Blocking Product Update Requests
-
Hi,
First of all thank you for making an awesome plugin.
So I have a WooCommerce website and I’m using another SaaS called ShopMaster to keep track of and sell products from Aliexpress. And Shopmaster connects to my WooCommerce store over REST API (I’ve pasted my consumer key and consumer secret over on ShopMaster).
For example, I can change product descriptions on ShopMaster, or ShopMaster can automatically update product stock and this will be synchronized to my WooCommerce store.
However, I just encountered a problem where the NinjaFireWall blocks the requests coming from my ShopMaster account.
Here is an example log (I’ve sanitized the originating IP and my domain):
15/Sep/20 06:21:59 #8240697 CRITICAL 111 170.106.XXX.XX PUT /index.php - Cross-site scripting - [RAW:PUT = {"id":"4980","status":"publish","description":"<html> <head></head> <body> <section class=\"section no-side-padding\" id=\"section_1186951536\"> <div class=\"bg section-bg fill bg-fill...] - www.mywebsite.comI was not having this type of problem before and I could update my products so I’m not quite sure why these are now being blocked.
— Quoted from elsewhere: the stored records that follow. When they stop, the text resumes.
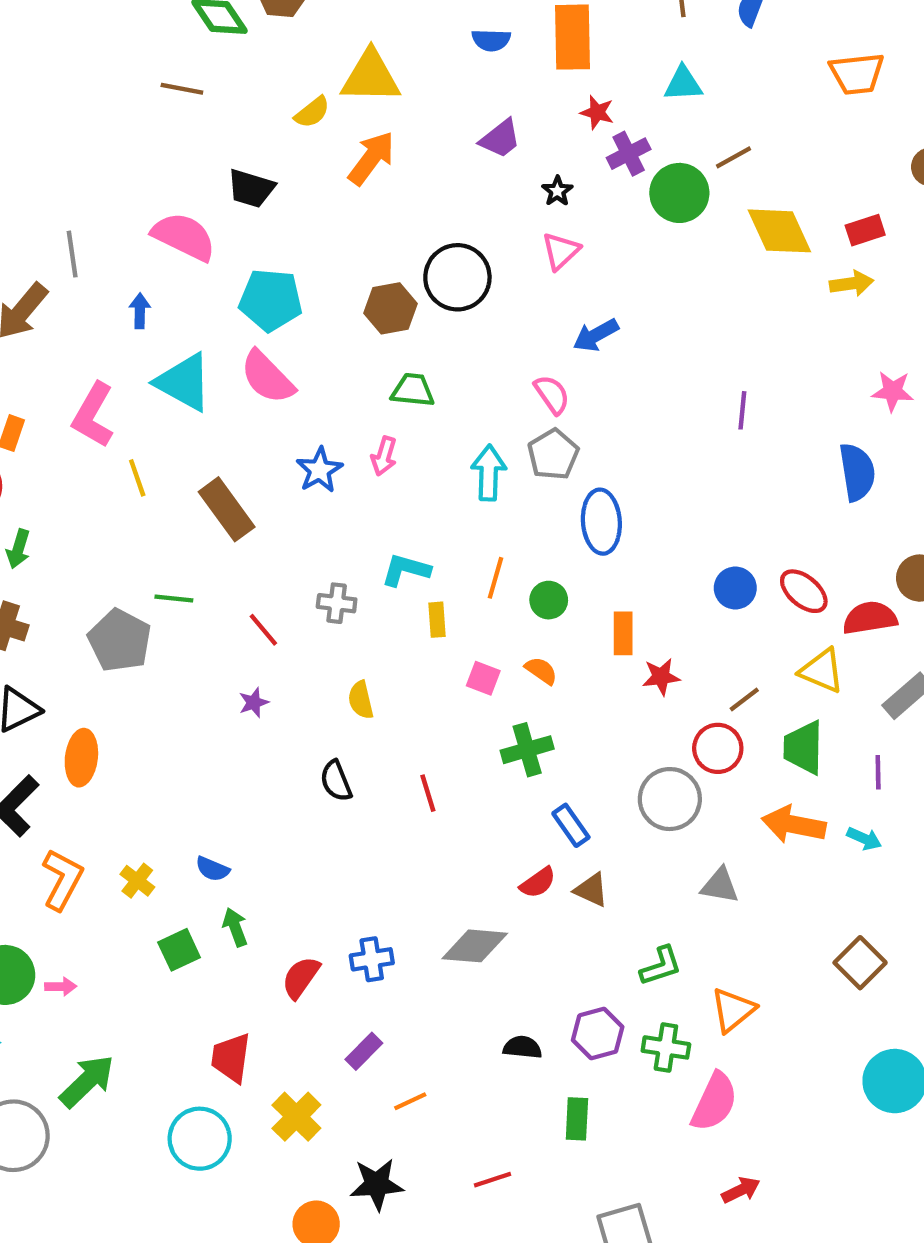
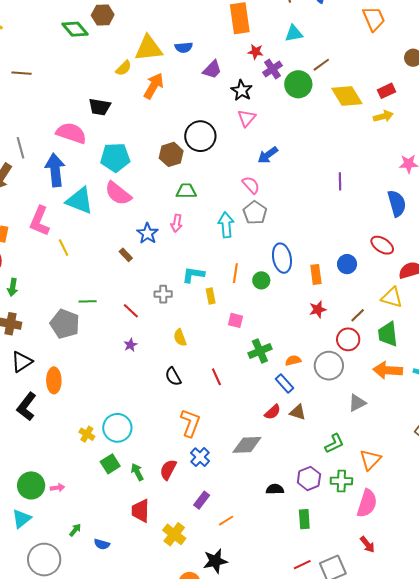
blue semicircle: (491, 40) -> (184, 47), moved
orange trapezoid: (857, 74) -> (374, 19), turned -100
brown line: (182, 89) -> (21, 73), moved
black star: (557, 191) -> (242, 90), size x1.5
blue arrow: (140, 311) -> (55, 170), size x2.0
brown rectangle: (227, 509) -> (126, 255), moved, size x0.5
blue ellipse: (601, 522) -> (282, 258), moved
red ellipse: (804, 591) -> (382, 245), moved
orange rectangle: (623, 633) -> (316, 274), moved
orange semicircle: (541, 671) -> (293, 360), moved, turned -42
blue semicircle: (212, 869) -> (102, 544), moved
orange L-shape: (62, 879) -> (190, 423), moved
gray triangle: (720, 886) -> (357, 403), turned -30
green arrow: (235, 927) -> (137, 472), moved
blue cross: (372, 959) -> (200, 457), turned -30
green arrow: (87, 1081) -> (75, 530), size x0.5
cyan circle: (200, 1139) -> (117, 428), moved
red line: (492, 1180) -> (302, 565), moved
red arrow: (741, 1190) -> (367, 545), moved, turned 84

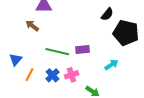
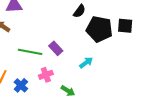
purple rectangle: (83, 50) -> (56, 48), turned 56
blue cross: (52, 75) -> (21, 85), moved

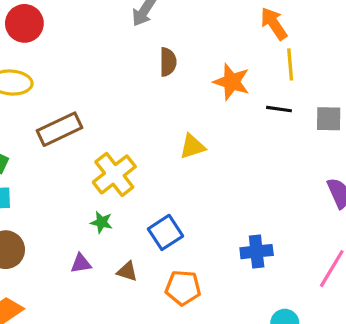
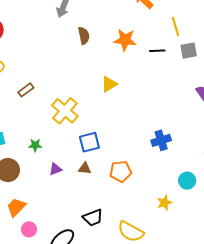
yellow line: (290, 64) -> (175, 26), moved
brown rectangle: (60, 129) -> (26, 90), size x0.6
green star: (101, 222) -> (35, 145), moved
blue square: (165, 232) -> (89, 142), moved, turned 30

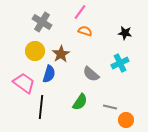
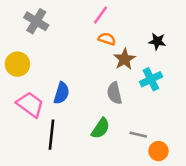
gray cross: (42, 22) -> (36, 21), moved
yellow circle: (35, 51) -> (17, 64), moved
brown star: (61, 54) -> (124, 59), moved
gray semicircle: (91, 74) -> (114, 93), turned 36

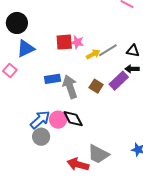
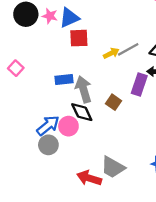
pink star: (77, 42) -> (50, 16), moved
blue triangle: (26, 48) -> (69, 18), moved
purple rectangle: (119, 81) -> (139, 84), turned -30
brown square: (96, 86) -> (114, 102), moved
black diamond: (73, 119) -> (82, 112), moved

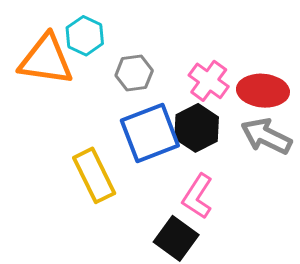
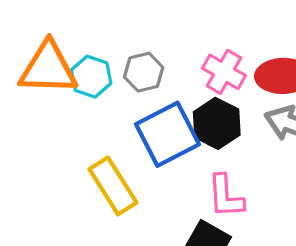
cyan hexagon: (85, 36) -> (91, 77), moved
pink L-shape: (198, 196) -> (226, 196), turned -30

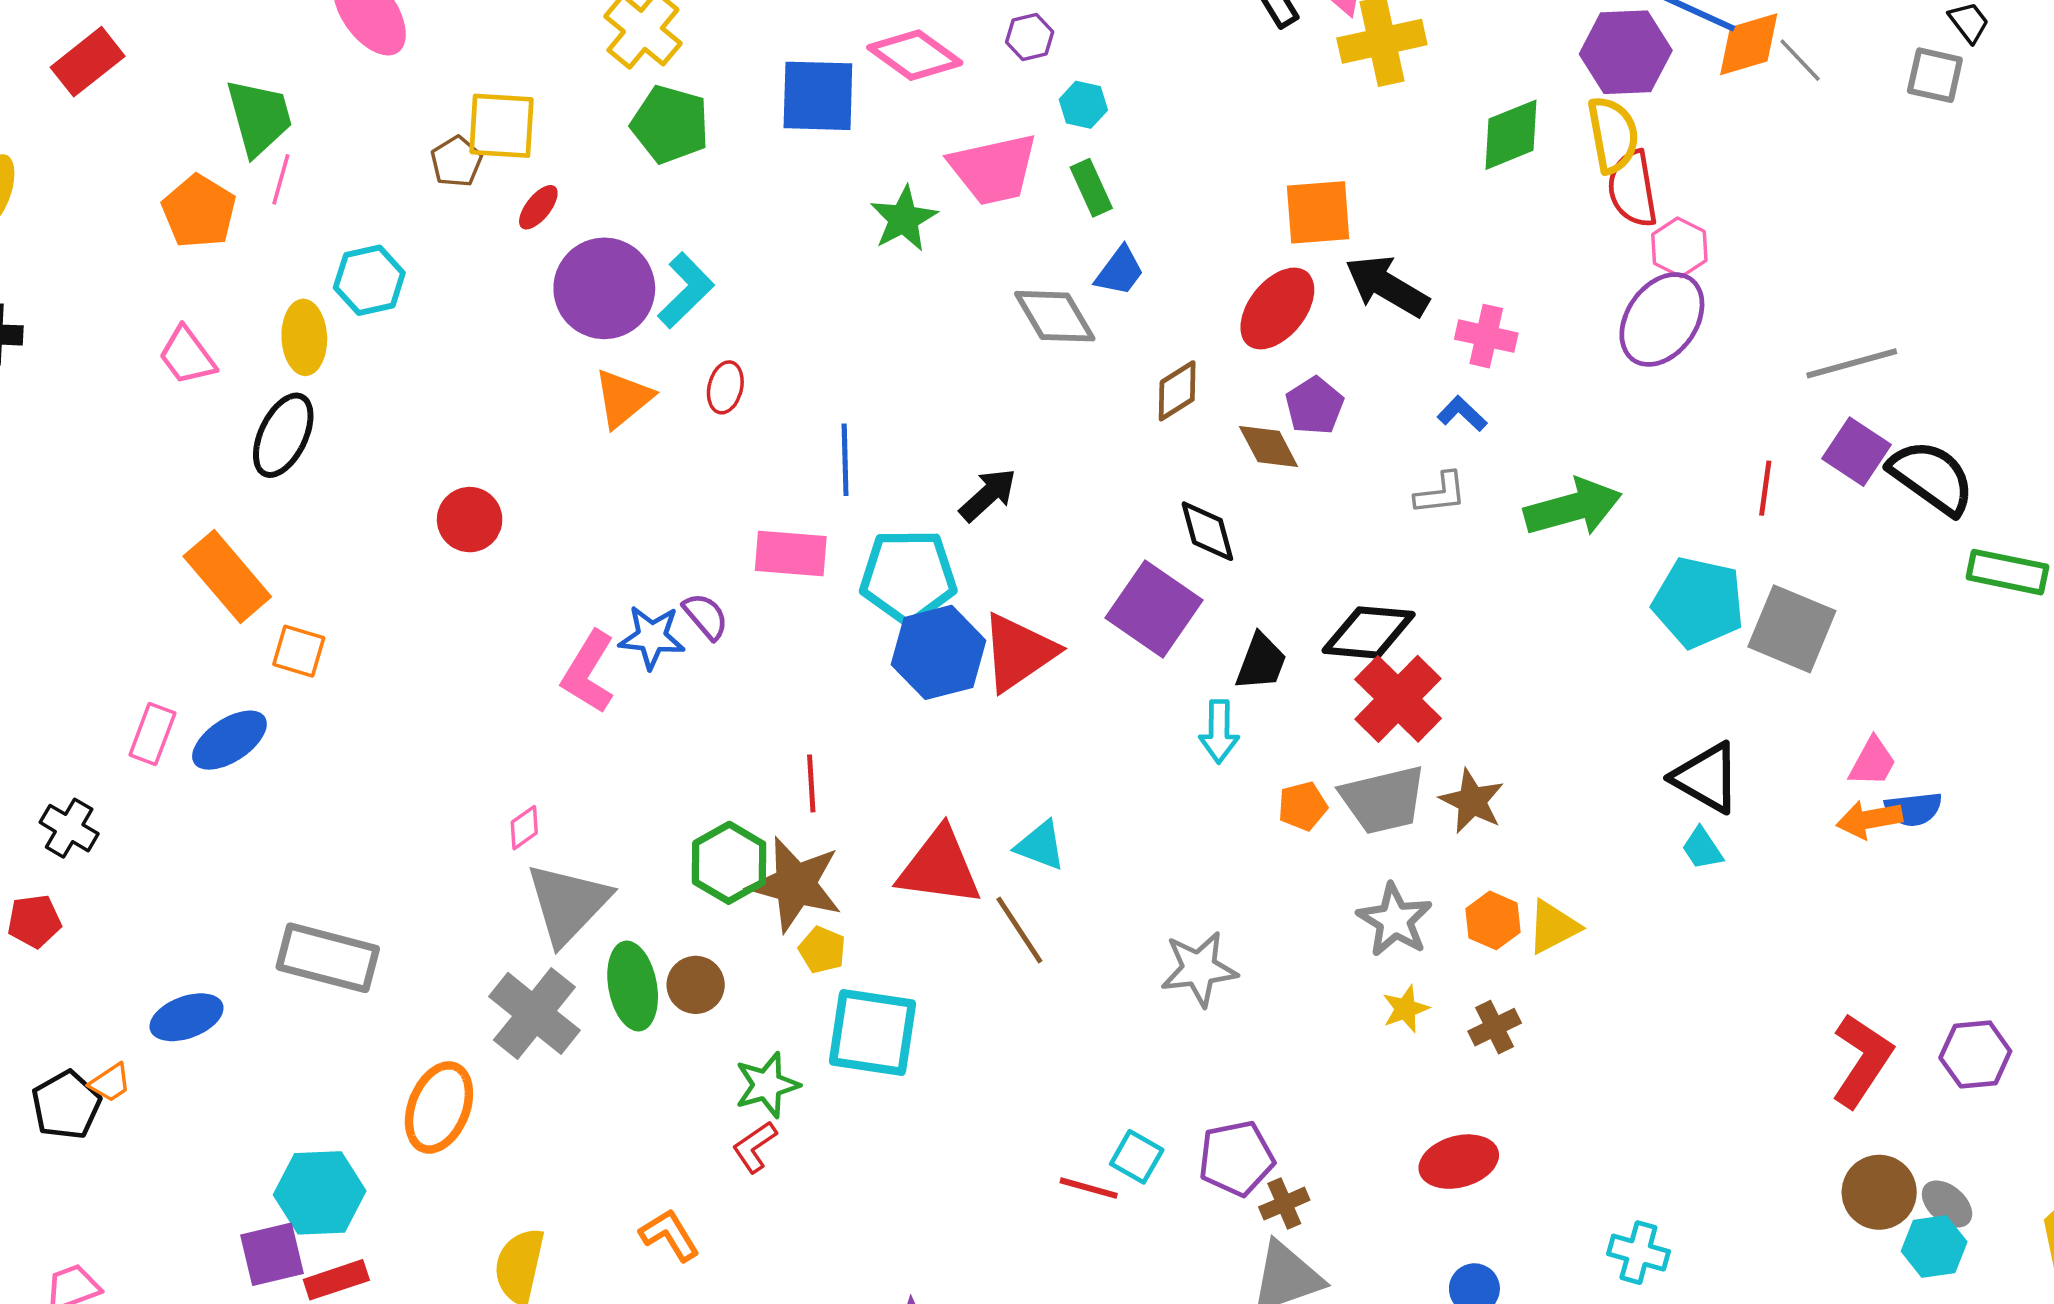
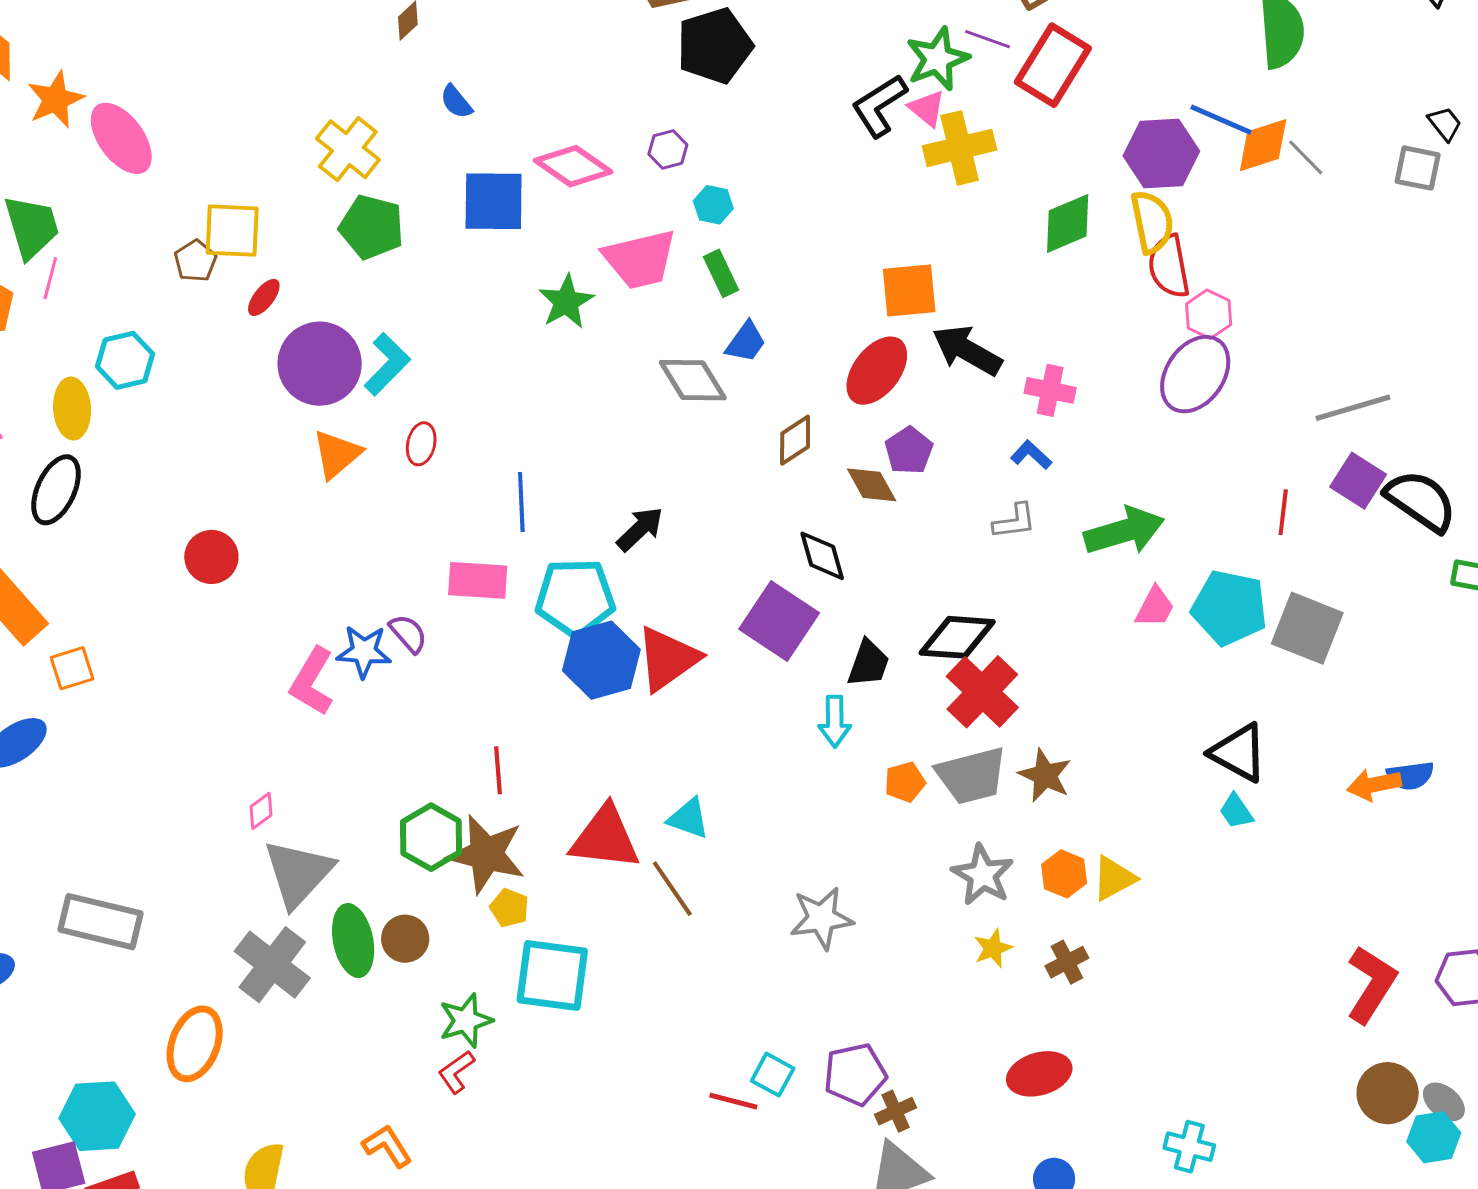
orange square: (299, 651) -> (72, 668), turned -33
pink trapezoid: (1872, 762) -> (1155, 607), moved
Could you please guide me on how I could allow all changes from my ShopMaster API calls?
Thank you again,
Kagan
-
There must be an HTML/JS event in the code and it triggers the detection.
You can either:
-Disable rule #111 from the “Security Rules > Rules Editor” page.
Or:
-Whitelist the client’s IP address using the .htninja script. There’re a few examples in this post: https://blog.nintechnet.com/ninjafirewall-wp-edition-the-htninja-configuration-file/
- The topic ‘Blocking Product Update Requests’ is closed to new replies.